A Curious Beekeeper considers what is meant by local adaptation

Yipes. Talk about nature versus nurture. There is great debate about just what locally adapted means and if locally adapted bees survive better and produce more than imported bees.

In the UK there is a great movement to keeping the local native bee, the so called black bee or Apis mellifera mellifera, despite (or perhaps in spite of) Amms having almost been wiped out by the infamous Isle of Wight disease beginning near the dawn of the last century, and lasting for some 20 years. Like CCD, the cause of IOW is debated, with many publications saying it was Tracheal mites.

I found a web posting by Wally Shaw, a Welch beekeeper and author, who says the black bees have been evolving there since the last ice age. Honey bees are not native here. Apis mellifera mellifera was first brought here in the 1600s, and over time was augmented with other bees of Apis mellifera, notably ligustica (Italian) and carnica.

Beekeepers in the Northern US tend to believe that bees adapted to our climate do better in terms of survival than bees from the South or from California. I myself import bred Canadian bees when I can afford them, locally produced and bred bees otherwise. I’d import from Europe if I could. (Danish Buckfast) but the Honey Bee act of 1922 has that door firmly shut.

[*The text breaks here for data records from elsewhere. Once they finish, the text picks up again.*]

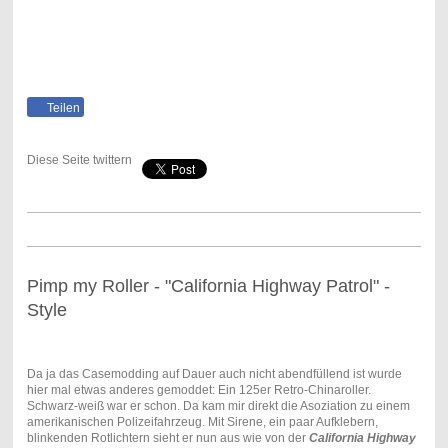
Teilen
Diese Seite twittern
Pimp my Roller - "California Highway Patrol" -
Style
Da ja das Casemodding auf Dauer auch nicht abendfüllend ist wurde
hier mal etwas anderes gemoddet: Ein 125er Retro-Chinaroller.
Schwarz-weiß war er schon. Da kam mir direkt die Asoziation zu einem
amerikanischen Polizeifahrzeug. Mit Sirene, ein paar Aufklebern,
blinkenden Rotlichtern sieht er nun aus wie von der
California Highway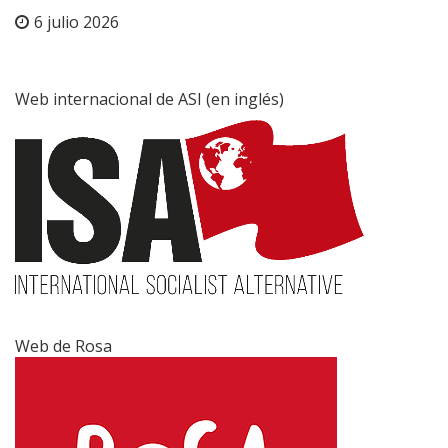
6 julio 2026
Web internacional de ASI (en inglés)
Web de Rosa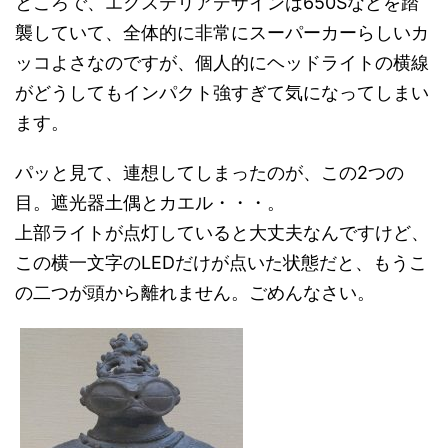
ところで、エクステリアデザインは650Sなどを踏
襲していて、全体的に非常にスーパーカーらしいカ
ッコよさなのですが、個人的にヘッドライトの横線
がどうしてもインパクト強すぎて気になってしまい
ます。
パッと見て、連想してしまったのが、この2つの
目。遮光器土偶とカエル・・・。
上部ライトが点灯していると大丈夫なんですけど、
この横一文字のLEDだけが点いた状態だと、もうこ
の二つが頭から離れません。ごめんなさい。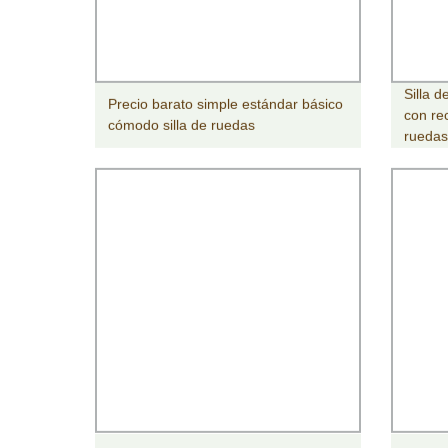
Silla 
Precio barato simple estándar básico
con re
cómodo silla de ruedas
ruedas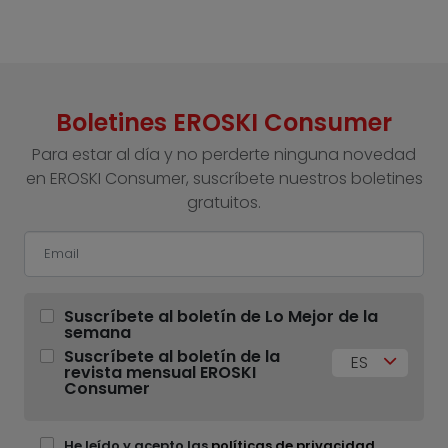
Boletines EROSKI Consumer
Para estar al día y no perderte ninguna novedad
en EROSKI Consumer, suscríbete nuestros boletines
gratuitos.
Suscríbete al boletín de Lo Mejor de la
semana
Suscríbete al boletín de la
ES
revista mensual EROSKI
Consumer
He leído y acepto las
políticas de privacidad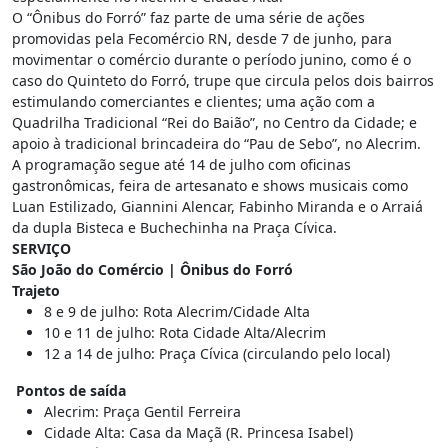
O “Ônibus do Forró” faz parte de uma série de ações
promovidas pela Fecomércio RN, desde 7 de junho, para
movimentar o comércio durante o período junino, como é o
caso do Quinteto do Forró, trupe que circula pelos dois bairros
estimulando comerciantes e clientes; uma ação com a
Quadrilha Tradicional “Rei do Baião”, no Centro da Cidade; e
apoio à tradicional brincadeira do “Pau de Sebo”, no Alecrim.
A programação segue até 14 de julho com oficinas
gastronômicas, feira de artesanato e shows musicais como
Luan Estilizado, Giannini Alencar, Fabinho Miranda e o Arraiá
da dupla Bisteca e Buchechinha na Praça Cívica.
SERVIÇO
São João do Comércio | Ônibus do Forró
Trajeto
8 e 9 de julho: Rota Alecrim/Cidade Alta
10 e 11 de julho: Rota Cidade Alta/Alecrim
12 a 14 de julho: Praça Cívica (circulando pelo local)
Pontos de saída
Alecrim: Praça Gentil Ferreira
Cidade Alta: Casa da Maçã (R. Princesa Isabel)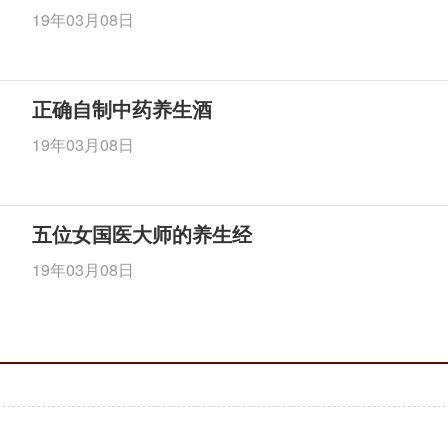
19年03月08日
正确自制中药养生酒
19年03月08日
五位女国医大师的养生经
19年03月08日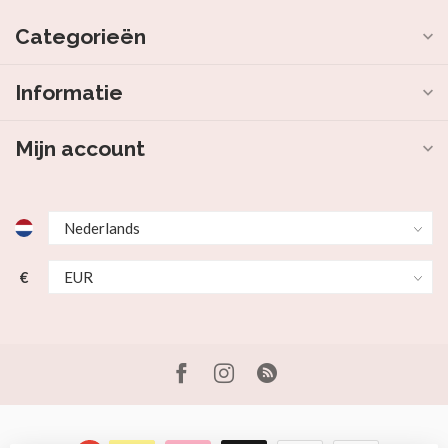
Categorieën
Informatie
Mijn account
€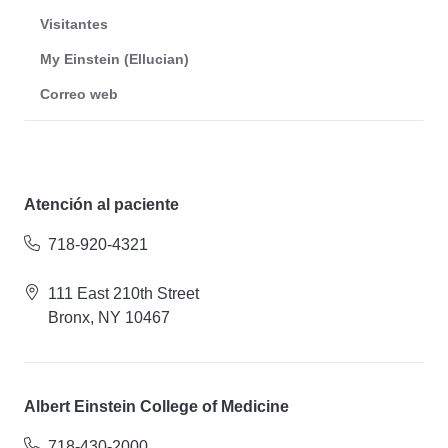
Visitantes
My Einstein (Ellucian)
Correo web
Atención al paciente
718-920-4321
111 East 210th Street
Bronx, NY 10467
Albert Einstein College of Medicine
718-430-2000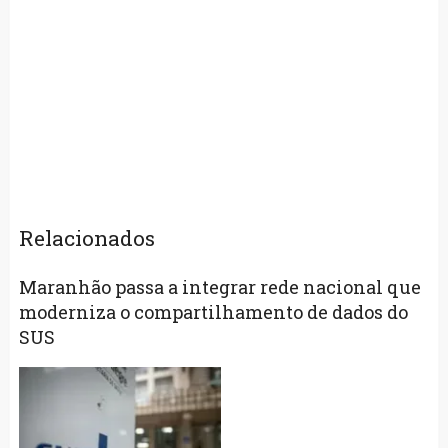
Relacionados
Maranhão passa a integrar rede nacional que
moderniza o compartilhamento de dados do
SUS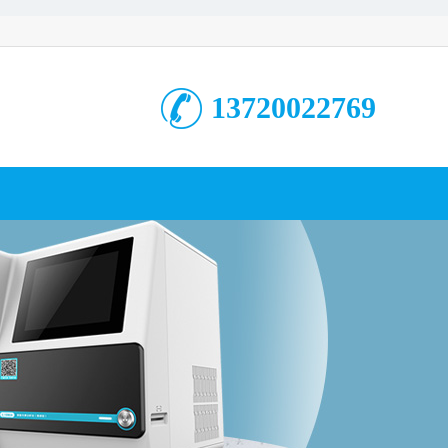
13720022769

(“Russian” bees, meaning bees from the RBBA didn’t work for me.)

Why am I using the word “bred”? I haven’t been convinced that natural selection will give me the bee I want to work with, at least not in the time frame I have available to me. I keep in mind that with natural selection, extinction is a possibility.

The problem with bred bees is that you’re forever buying them. At least if the goal is to keep your bees true to what you bought.

Then too, I have never bought the notion that all swarms are locally adapted, survivor bees. Perhaps if the swarm was seen emerging from a bee tree somewhere deep in the woods, but otherwise… I do not know of any genetic testing that can be done without killing the bees being tested.

Not that I am dismissing natural selection. Given the little I know about Honey bees and genetics, I speculate it will take 30 years plus to achieve a bee that will have adapted to life with Varroa. If we go that way exclusively, I worry that there might not be any commercial beekeepers left. If Varroa was first observed in the US in 1987...doing the math… let’s make that another 30 years.

I know there are some commercial beekeepers who are said to make a go of their beekeeping, relying on natural selection. Sam Comfort and Kirk Webster are often mentioned.

Still, I don’t want my investment in what is a hobby for me, to be lost. Without live bees, I’ll have a bunch of very expensive kindling.

(I suppose I could put the electric fence around my sweet corn.)

So, what’s local adaptation? Bees that are progeny of those that survive (winters) and in general thrive locally. I tend to add surviving in areas colder than mine too. I also want decent honey production, reasonable temperament, and at least the start of abilities to deal with Varroa on their own.

For now, bred bees seem like my best option. I feel in some ways like I am going the natural selection route with regards to natives, bumbles and the like. The ones who do a great deal of the pollination already.

The big difference being that I don’t manage the native bees, other than to in general terms keep the 4 Ps (Pesticides, Parasites, Pathogens, Poor Nutrition) in mind for them too.

There is some evidence that smaller colonies have fewer issues with Varroa than larger ones, and that feral colonies tend to be smaller. Then I remember it was long ago drilled into my head that if you want to make a lot of honey, you need a lot of bees.

And some very good beekeepers say this talk of local adaptation is bunk, and that a good beekeeper keeps bees alive. I hear that, but at the same time I also look for whatever advantages I can get.

I guess I still have some thinking to do.